> [Dataset content]:
# # #
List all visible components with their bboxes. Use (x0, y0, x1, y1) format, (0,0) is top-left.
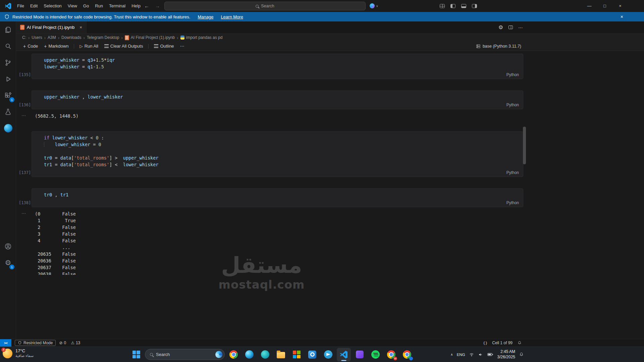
split-editor-icon[interactable] (508, 25, 513, 29)
battery-icon[interactable] (487, 352, 494, 357)
clear-all-outputs-button[interactable]: Clear All Outputs (102, 42, 146, 51)
toolbar-more-icon[interactable]: ⋯ (178, 42, 187, 51)
restricted-mode-status[interactable]: Restricted Mode (15, 340, 56, 346)
output-collapse-icon[interactable]: ⋯ (21, 211, 26, 216)
taskbar-bell-icon[interactable] (519, 352, 524, 357)
menu-help[interactable]: Help (128, 0, 144, 12)
weather-widget[interactable]: 4 17°C سماء صافية (3, 348, 34, 358)
banner-close-icon[interactable]: × (621, 14, 623, 19)
breadcrumb-item[interactable]: C: (22, 35, 26, 40)
cell-output[interactable]: ⋯(5682.5, 1448.5) (16, 113, 523, 119)
copilot-icon[interactable]: ∨ (370, 0, 378, 12)
remote-indicator[interactable]: >< (0, 339, 11, 347)
taskbar-chrome-icon[interactable] (226, 348, 240, 361)
breadcrumb-item[interactable]: Downloads (61, 35, 81, 40)
add-markdown-button[interactable]: + Markdown (42, 42, 71, 51)
taskbar-telegram-icon[interactable] (321, 348, 335, 361)
source-control-icon[interactable] (0, 54, 16, 71)
breadcrumb-item[interactable]: A3M (48, 35, 56, 40)
taskbar-teams-icon[interactable] (258, 348, 272, 361)
menu-selection[interactable]: Selection (41, 0, 64, 12)
tab-close-icon[interactable]: × (79, 25, 82, 30)
output-collapse-icon[interactable]: ⋯ (21, 113, 26, 118)
toggle-secondary-sidebar-icon[interactable] (472, 4, 477, 8)
search-sidebar-icon[interactable] (0, 38, 16, 54)
cell-editor[interactable]: upper_whisker , lower_whiskerPython (32, 90, 523, 109)
cell-language-picker[interactable]: Python (506, 200, 519, 205)
more-actions-icon[interactable]: ⋯ (518, 25, 523, 30)
command-center-search[interactable]: Search (164, 2, 366, 10)
taskbar-search[interactable]: Search (145, 349, 225, 360)
tray-chevron-up-icon[interactable]: ∧ (450, 353, 453, 356)
taskbar-spotify-icon[interactable] (368, 348, 382, 361)
minimize-icon[interactable]: — (582, 0, 597, 12)
run-debug-icon[interactable] (0, 71, 16, 87)
notebook-cell: [135]upper_whisker = q3+1.5*iqrlower_whi… (16, 54, 523, 79)
taskbar-purple-app-icon[interactable] (353, 348, 367, 361)
taskbar-chrome-profile-1-icon[interactable]: M (384, 348, 398, 361)
taskbar-clock[interactable]: 2:45 AM 3/26/2025 (497, 349, 515, 360)
manage-link[interactable]: Manage (198, 14, 213, 19)
extensions-icon[interactable]: 1 (0, 87, 16, 104)
editor-settings-icon[interactable]: ⚙ (498, 25, 503, 30)
error-count: 0 (64, 341, 66, 345)
menu-go[interactable]: Go (80, 0, 92, 12)
back-icon[interactable]: ← (144, 0, 149, 12)
tab-notebook[interactable]: AI Final Project (1).ipynb × (16, 21, 87, 33)
taskbar-file-explorer-icon[interactable] (274, 348, 288, 361)
maximize-icon[interactable]: □ (597, 0, 612, 12)
breadcrumb-item[interactable]: Telegram Desktop (87, 35, 119, 40)
menu-run[interactable]: Run (92, 0, 106, 12)
outline-button[interactable]: Outline (152, 42, 176, 51)
cell-editor[interactable]: if lower_whisker < 0 : lower_whisker = 0… (32, 131, 523, 177)
cell-language-picker[interactable]: Python (506, 72, 519, 77)
close-icon[interactable]: × (612, 0, 628, 12)
weather-description: سماء صافية (15, 354, 34, 358)
customize-layout-icon[interactable] (440, 4, 445, 8)
problems-status[interactable]: ⊘ 0 ⚠ 13 (59, 341, 80, 345)
taskbar-chrome-profile-2-icon[interactable] (400, 348, 414, 361)
cell-output[interactable]: ⋯(0 False 1 True 2 False 3 False 4 False… (16, 210, 523, 275)
cell-status-bar: Python (32, 169, 523, 177)
clear-all-icon (104, 44, 109, 48)
forward-icon[interactable]: → (155, 0, 160, 12)
volume-icon[interactable] (478, 352, 483, 357)
breadcrumb-item[interactable]: Users (32, 35, 42, 40)
execution-count: [138] (19, 200, 31, 205)
cell-language-picker[interactable]: Python (506, 170, 519, 175)
settings-gear-icon[interactable]: ⚙ 1 (0, 254, 16, 271)
taskbar-microsoft-365-icon[interactable] (289, 348, 304, 361)
breadcrumb-symbol[interactable]: import pandas as pd (180, 35, 223, 40)
breadcrumb-file[interactable]: AI Final Project (1).ipynb (125, 35, 175, 40)
toggle-panel-icon[interactable] (461, 4, 466, 8)
explorer-icon[interactable] (0, 21, 16, 38)
menu-file[interactable]: File (14, 0, 27, 12)
editor-scrollbar[interactable] (523, 127, 526, 164)
testing-icon[interactable] (0, 104, 16, 120)
menu-edit[interactable]: Edit (27, 0, 41, 12)
account-icon[interactable] (0, 238, 16, 254)
cell-indicator[interactable]: Cell 1 of 99 (492, 341, 513, 345)
run-all-button[interactable]: ▷ Run All (77, 42, 100, 51)
shield-icon (4, 14, 10, 20)
taskbar-start-button[interactable] (129, 348, 143, 361)
learn-more-link[interactable]: Learn More (221, 14, 243, 19)
taskbar-edge-icon[interactable] (242, 348, 256, 361)
cell-language-picker[interactable]: Python (506, 103, 519, 107)
cell-editor[interactable]: tr0 , tr1Python (32, 188, 523, 207)
toggle-sidebar-icon[interactable] (450, 4, 455, 8)
menu-view[interactable]: View (65, 0, 80, 12)
cell-editor[interactable]: upper_whisker = q3+1.5*iqrlower_whisker … (32, 54, 523, 79)
plus-icon: + (44, 44, 47, 49)
python-icon (180, 36, 184, 40)
taskbar-outlook-icon[interactable] (305, 348, 319, 361)
taskbar-visual-studio-code-icon[interactable] (337, 348, 351, 361)
menu-terminal[interactable]: Terminal (106, 0, 128, 12)
kernel-picker[interactable]: base (Python 3.11.7) (476, 44, 521, 49)
notifications-bell-icon[interactable] (517, 341, 522, 345)
braces-icon[interactable]: {} (483, 341, 487, 345)
wifi-icon[interactable] (469, 352, 474, 357)
language-indicator[interactable]: ENG (457, 353, 465, 357)
add-code-button[interactable]: + Code (21, 42, 40, 51)
edge-extension-icon[interactable] (0, 120, 16, 136)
# # #
> [Work order]:
Transcribe all lines above exactly, skipping pictures.

> [Result for this task]:
List all visible components with their bboxes. Use (x0, y0, x1, y1) format, (0,0) is top-left.
split-editor-icon[interactable] (508, 25, 513, 29)
battery-icon[interactable] (487, 352, 494, 357)
clear-all-outputs-button[interactable]: Clear All Outputs (102, 42, 146, 51)
toolbar-more-icon[interactable]: ⋯ (178, 42, 187, 51)
restricted-mode-status[interactable]: Restricted Mode (15, 340, 56, 346)
output-collapse-icon[interactable]: ⋯ (21, 211, 26, 216)
taskbar-bell-icon[interactable] (519, 352, 524, 357)
menu-help[interactable]: Help (128, 0, 144, 12)
weather-widget[interactable]: 4 17°C سماء صافية (3, 348, 34, 358)
banner-close-icon[interactable]: × (621, 14, 623, 19)
breadcrumb-item[interactable]: C: (22, 35, 26, 40)
cell-output[interactable]: ⋯(5682.5, 1448.5) (16, 113, 523, 119)
copilot-icon[interactable]: ∨ (370, 0, 378, 12)
remote-indicator[interactable]: >< (0, 339, 11, 347)
taskbar-chrome-icon[interactable] (226, 348, 240, 361)
breadcrumb-item[interactable]: Downloads (61, 35, 81, 40)
add-markdown-button[interactable]: + Markdown (42, 42, 71, 51)
taskbar-telegram-icon[interactable] (321, 348, 335, 361)
source-control-icon[interactable] (0, 54, 16, 71)
breadcrumb-item[interactable]: A3M (48, 35, 56, 40)
taskbar-teams-icon[interactable] (258, 348, 272, 361)
menu-selection[interactable]: Selection (41, 0, 64, 12)
tab-close-icon[interactable]: × (79, 25, 82, 30)
output-collapse-icon[interactable]: ⋯ (21, 113, 26, 118)
toggle-secondary-sidebar-icon[interactable] (472, 4, 477, 8)
search-sidebar-icon[interactable] (0, 38, 16, 54)
cell-editor[interactable]: upper_whisker , lower_whiskerPython (32, 90, 523, 109)
cell-language-picker[interactable]: Python (506, 200, 519, 205)
more-actions-icon[interactable]: ⋯ (518, 25, 523, 30)
command-center-search[interactable]: Search (164, 2, 366, 10)
taskbar-search[interactable]: Search (145, 349, 225, 360)
tray-chevron-up-icon[interactable]: ∧ (450, 353, 453, 356)
taskbar-spotify-icon[interactable] (368, 348, 382, 361)
minimize-icon[interactable]: — (582, 0, 597, 12)
run-debug-icon[interactable] (0, 71, 16, 87)
notebook-cell: [135]upper_whisker = q3+1.5*iqrlower_whi… (16, 54, 523, 79)
taskbar-purple-app-icon[interactable] (353, 348, 367, 361)
taskbar-chrome-profile-1-icon[interactable]: M (384, 348, 398, 361)
taskbar-clock[interactable]: 2:45 AM 3/26/2025 (497, 349, 515, 360)
manage-link[interactable]: Manage (198, 14, 213, 19)
extensions-icon[interactable]: 1 (0, 87, 16, 104)
editor-settings-icon[interactable]: ⚙ (498, 25, 503, 30)
error-count: 0 (64, 341, 66, 345)
menu-go[interactable]: Go (80, 0, 92, 12)
back-icon[interactable]: ← (144, 0, 149, 12)
tab-notebook[interactable]: AI Final Project (1).ipynb × (16, 21, 87, 33)
taskbar-file-explorer-icon[interactable] (274, 348, 288, 361)
maximize-icon[interactable]: □ (597, 0, 612, 12)
breadcrumb-item[interactable]: Telegram Desktop (87, 35, 119, 40)
menu-run[interactable]: Run (92, 0, 106, 12)
outline-button[interactable]: Outline (152, 42, 176, 51)
cell-editor[interactable]: if lower_whisker < 0 : lower_whisker = 0… (32, 131, 523, 177)
cell-language-picker[interactable]: Python (506, 72, 519, 77)
close-icon[interactable]: × (612, 0, 628, 12)
weather-description: سماء صافية (15, 354, 34, 358)
customize-layout-icon[interactable] (440, 4, 445, 8)
problems-status[interactable]: ⊘ 0 ⚠ 13 (59, 341, 80, 345)
taskbar-chrome-profile-2-icon[interactable] (400, 348, 414, 361)
cell-output[interactable]: ⋯(0 False 1 True 2 False 3 False 4 False… (16, 210, 523, 275)
cell-status-bar: Python (32, 169, 523, 177)
clear-all-icon (104, 44, 109, 48)
forward-icon[interactable]: → (155, 0, 160, 12)
volume-icon[interactable] (478, 352, 483, 357)
breadcrumb-item[interactable]: Users (32, 35, 42, 40)
execution-count: [138] (19, 200, 31, 205)
cell-language-picker[interactable]: Python (506, 170, 519, 175)
settings-gear-icon[interactable]: ⚙ 1 (0, 254, 16, 271)
taskbar-microsoft-365-icon[interactable] (289, 348, 304, 361)
breadcrumb-symbol[interactable]: import pandas as pd (180, 35, 223, 40)
breadcrumb-file[interactable]: AI Final Project (1).ipynb (125, 35, 175, 40)
toggle-panel-icon[interactable] (461, 4, 466, 8)
explorer-icon[interactable] (0, 21, 16, 38)
menu-file[interactable]: File (14, 0, 27, 12)
editor-scrollbar[interactable] (523, 127, 526, 164)
testing-icon[interactable] (0, 104, 16, 120)
menu-edit[interactable]: Edit (27, 0, 41, 12)
account-icon[interactable] (0, 238, 16, 254)
cell-indicator[interactable]: Cell 1 of 99 (492, 341, 513, 345)
run-all-button[interactable]: ▷ Run All (77, 42, 100, 51)
shield-icon (4, 14, 10, 20)
taskbar-start-button[interactable] (129, 348, 143, 361)
learn-more-link[interactable]: Learn More (221, 14, 243, 19)
taskbar-edge-icon[interactable] (242, 348, 256, 361)
cell-language-picker[interactable]: Python (506, 103, 519, 107)
cell-editor[interactable]: tr0 , tr1Python (32, 188, 523, 207)
toggle-sidebar-icon[interactable] (450, 4, 455, 8)
menu-view[interactable]: View (65, 0, 80, 12)
cell-editor[interactable]: upper_whisker = q3+1.5*iqrlower_whisker … (32, 54, 523, 79)
plus-icon: + (44, 44, 47, 49)
python-icon (180, 36, 184, 40)
taskbar-outlook-icon[interactable] (305, 348, 319, 361)
taskbar-visual-studio-code-icon[interactable] (337, 348, 351, 361)
menu-terminal[interactable]: Terminal (106, 0, 128, 12)
kernel-picker[interactable]: base (Python 3.11.7) (476, 44, 521, 49)
notifications-bell-icon[interactable] (517, 341, 522, 345)
braces-icon[interactable]: {} (483, 341, 487, 345)
wifi-icon[interactable] (469, 352, 474, 357)
language-indicator[interactable]: ENG (457, 353, 465, 357)
add-code-button[interactable]: + Code (21, 42, 40, 51)
edge-extension-icon[interactable] (0, 120, 16, 136)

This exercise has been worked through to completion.